Maus tratos a animais é crime que autoriza flagrante, mas prisão é medida excepcional

 O Juiz em exercício do Núcleo de Audiências de Custódia (NAC), concedeu liberdade provisória a um homem de 47 anos preso pela prática, em tese, de maus-tratos contra animal de estimação, delito tipificado no artigo 32 §1º alinea a, da Lei 9605/98.

Na audiência, o autuado informou que está em situação de rua. Na ocasião, foi concedida a ele entrevista reservada com o advogado e, em seguida, o Ministério Público do Distrito Federal e Territórios (MPDFT) se manifestou pela regularidade do flagrante e concessão da liberdade.

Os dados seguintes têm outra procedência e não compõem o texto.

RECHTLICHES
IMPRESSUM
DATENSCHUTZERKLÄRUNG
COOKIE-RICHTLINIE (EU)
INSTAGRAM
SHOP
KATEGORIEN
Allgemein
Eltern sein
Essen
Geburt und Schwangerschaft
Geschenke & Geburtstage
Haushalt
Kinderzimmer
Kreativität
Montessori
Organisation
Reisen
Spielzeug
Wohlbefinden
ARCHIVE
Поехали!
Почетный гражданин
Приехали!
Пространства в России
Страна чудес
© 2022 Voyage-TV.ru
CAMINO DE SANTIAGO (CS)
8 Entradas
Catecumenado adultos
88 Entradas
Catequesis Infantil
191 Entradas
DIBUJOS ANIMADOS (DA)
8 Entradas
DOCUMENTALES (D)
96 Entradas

A defesa se manifestou pela concessão da liberdade provisória, sem a fixação de fiança. Por sua vez, o Juiz observou que a prisão em flagrante efetuada pela autoridade policial não apresenta, em princípio, qualquer ilegalidade, encontrando-se formal e materialmente em ordem, pois foram atendidas todas as determinações constitucionais e processuais.

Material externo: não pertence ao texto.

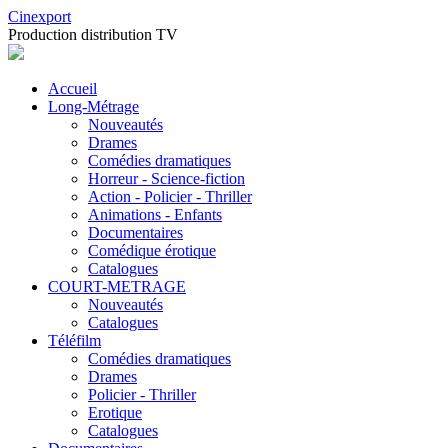
Cinexport
Production distribution TV
Accueil
Long-Métrage
Nouveautés
Drames
Comédies dramatiques
Horreur - Science-fiction
Action - Policier - Thriller
Animations - Enfants
Documentaires
Comédique érotique
Catalogues
COURT-METRAGE
Nouveautés
Catalogues
Téléfilm
Comédies dramatiques
Drames
Policier - Thriller
Erotique
Catalogues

Sendo assim, o magistrado decidiu que, apesar da gravidade do fato em tese praticado e, também, a reincidência do agente (o que por si só não pode justificar a prisão cautelar, pena de flagrante violação ao princípio constitucional da presunção da inocência, explicou o Juiz), mostra-se ainda razoável a concessão da liberdade,” isto a fim de garantir efetivo significado ao referido princípio constitucional da presunção da inocência”, disse.

Segundo o Juiz, não há indicativos concretos de que o custodiado pretenda furtar-se à aplicação da lei penal, tampouco de que irá perturbar gravemente a instrução criminal ou a ordem pública. “Desse modo, eventual responsabilidade penal deve ocorrer com o trânsito em julgado de eventual sentença penal condenatória. Nesse contexto, a fixação das medidas cautelares mostra-se compatível com a situação em apreço”, afirmou.

Assim, o autuado deverá comparecer a todos os atos do processo, está proibido de ausentar-se do Distrito Federal por mais de 30 dias, a não ser que autorizado pela Justiça, e caso obtenha endereço fixo, deverá comunicar à vara em que o processo irá prosseguir. Por fim, o autuado está proibido de mudar de endereço sem prévia comunicação.

O magistrado, ainda, determinou que Luiz Paulo seja encaminhado ao psicossocial do Núcleo de Audiência de Custódia, em razão de sua situação de vulnerabilidade social e uso abusivo de álcool e droga.

Durante a audiência, foi constatado que o autuado responde à ação penal n. 0709033-66.2021.8.07.0001, que atualmente se encontra pendente de citação. Assim, a fim de produzir celeridade, eficiência e economia processuais aos trabalhos do Poder Judiciário, o Juiz promoveu a citação do autuado e entregou a ele cópia da respectiva denúncia, informando o prazo para apresentação de sua defesa preliminar (dez dias contados desta audiência) e que eventual não localização sua no endereço apresentado será decretada sua revelia.

O presente processo de maus-tratos foi encaminhado à 3ª Vara Criminal de Brasília, onde irá prosseguir.